INFORMATION PROVIDED:

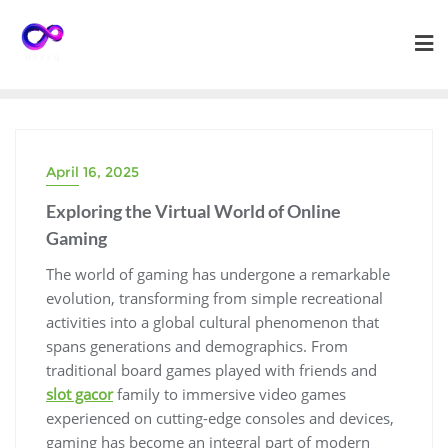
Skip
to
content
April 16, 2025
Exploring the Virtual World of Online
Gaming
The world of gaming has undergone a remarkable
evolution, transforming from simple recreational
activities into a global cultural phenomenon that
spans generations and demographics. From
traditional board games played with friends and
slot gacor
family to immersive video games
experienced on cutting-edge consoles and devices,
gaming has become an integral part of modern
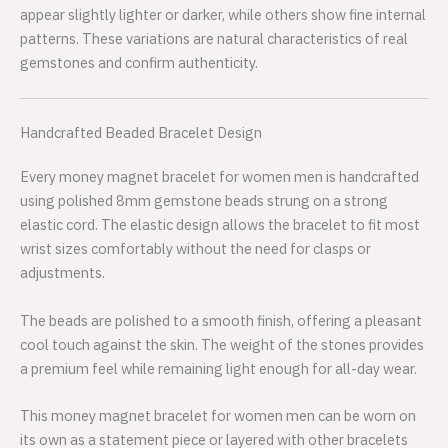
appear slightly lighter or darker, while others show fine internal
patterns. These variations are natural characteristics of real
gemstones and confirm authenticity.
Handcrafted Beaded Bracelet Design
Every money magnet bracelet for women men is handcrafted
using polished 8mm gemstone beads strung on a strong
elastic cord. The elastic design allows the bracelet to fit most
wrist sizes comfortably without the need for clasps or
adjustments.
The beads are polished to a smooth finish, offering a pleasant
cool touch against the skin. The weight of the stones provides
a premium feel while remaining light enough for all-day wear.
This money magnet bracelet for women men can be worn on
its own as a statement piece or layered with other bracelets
* * *
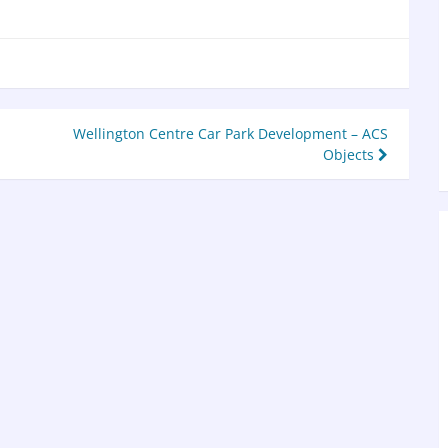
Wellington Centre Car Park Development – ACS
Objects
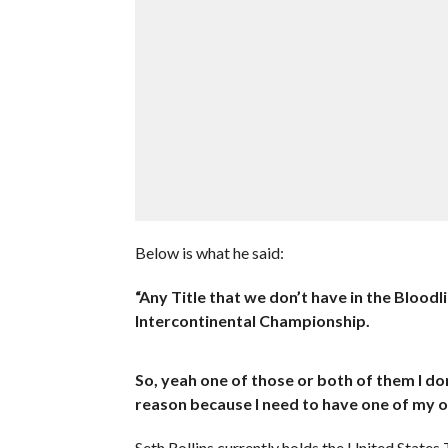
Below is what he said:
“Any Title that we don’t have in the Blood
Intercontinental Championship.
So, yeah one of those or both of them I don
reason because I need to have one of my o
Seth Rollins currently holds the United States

WORK INSTRUCTIONS:
Go through the listing above, count the lines that contain "need", and state that number alone.

EXPECTED OUTPUT:
2